# [What you should do]
The answer must be every entry below, word for word, with the pictures left out.

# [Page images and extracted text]
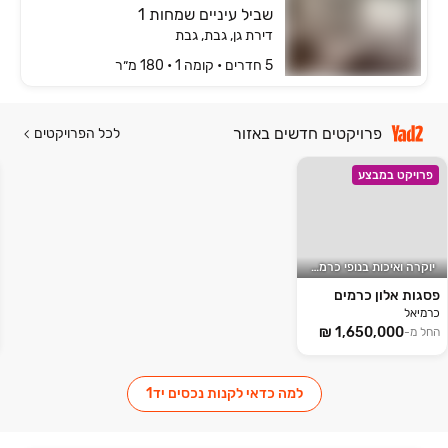
שביל עיניים שמחות 1
דירת גן, גבת, גבת
5 חדרים • קומה ‎1‏ • 180 מ״ר
פרויקטים חדשים באזור
לכל הפרויקטים
פרויקט במבצע
יוקרה ואיכות בנופי כרמיאל
פסגות אלון כרמים
כרמיאל
החל מ-
למה כדאי לקנות נכסים יד1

# [Exercise output]
שביל עיניים שמחות 1
דירת גן, גבת, גבת
5 חדרים • קומה ‎1‏ • 180 מ״ר
פרויקטים חדשים באזור
לכל הפרויקטים
פרויקט במבצע
יוקרה ואיכות בנופי כרמיאל
פסגות אלון כרמים
כרמיאל
החל מ-
למה כדאי לקנות נכסים יד1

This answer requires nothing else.